=== Information shown ===

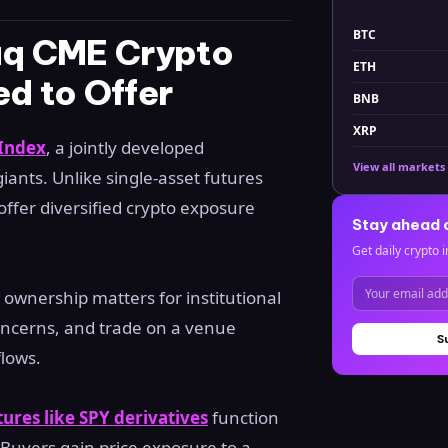
BTC
q CME Crypto
ETH
ed to Offer
BNB
XRP
Index
, a jointly developed
View all markets
ants. Unlike single-asset futures
 offer diversified crypto exposure
Stay ahead 
Get daily crypto i
 ownership matters for institutional
concerns, and trade on a venue
S
flows.
tures like SPY derivatives
function
. Buyers gain price exposure to a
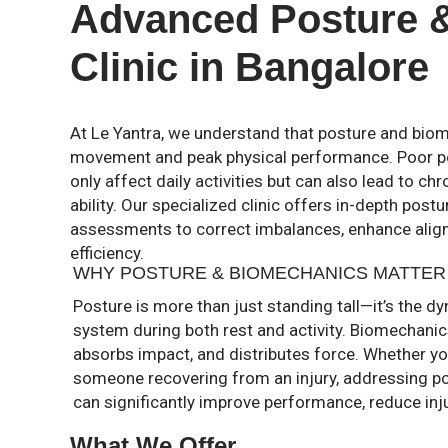
Advanced Posture 
Clinic in Bangalore
At Le Yantra, we understand that posture and biom
movement and peak physical performance. Poor p
only affect daily activities but can also lead to chr
ability. Our specialized clinic offers in-depth pos
assessments to correct imbalances, enhance ali
efficiency.
WHY POSTURE & BIOMECHANICS MATTER
Posture is more than just standing tall—it’s the 
system during both rest and activity. Biomechani
absorbs impact, and distributes force. Whether you
someone recovering from an injury, addressing p
can significantly improve performance, reduce injur
What We Offer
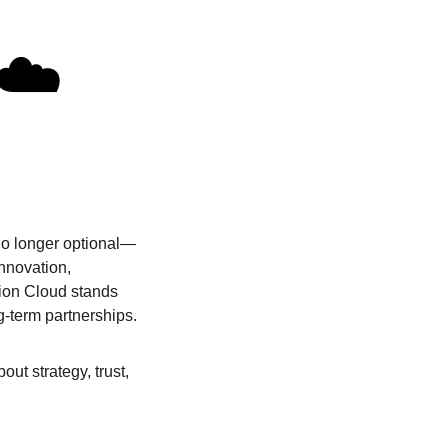
☁️
 no longer optional—
innovation,
tion Cloud stands
g-term partnerships.
ut strategy, trust,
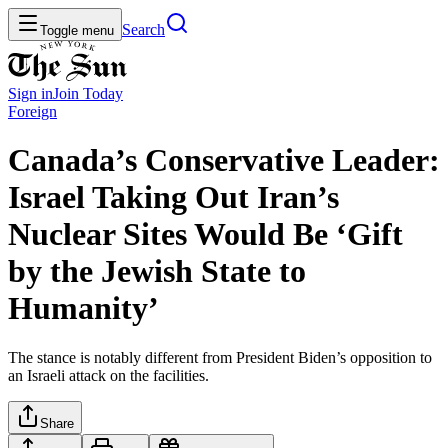
Search
Toggle menu
Sign in
Join
Today
Foreign
Canada’s Conservative Leader:
Israel Taking Out Iran’s
Nuclear Sites Would Be ‘Gift
by the Jewish State to
Humanity’
The stance is notably different from President Biden’s opposition to
an Israeli attack on the facilities.
Share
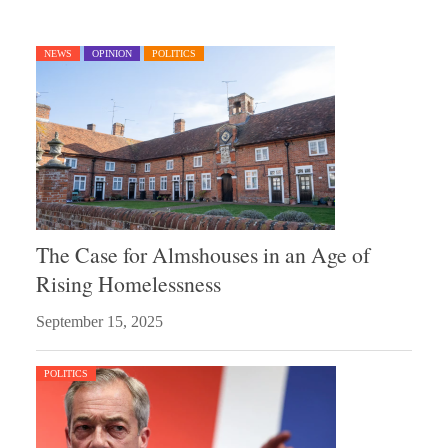
NEWS
OPINION
POLITICS
The Case for Almshouses in an Age of
Rising Homelessness
September 15, 2025
POLITICS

===

• What is being asked
What lines of the listing contain the word "from"? Copy them all.

• Answer to the exercise
someone recovering from an injury, addressing p
The stance is notably different from President Biden’s opposition to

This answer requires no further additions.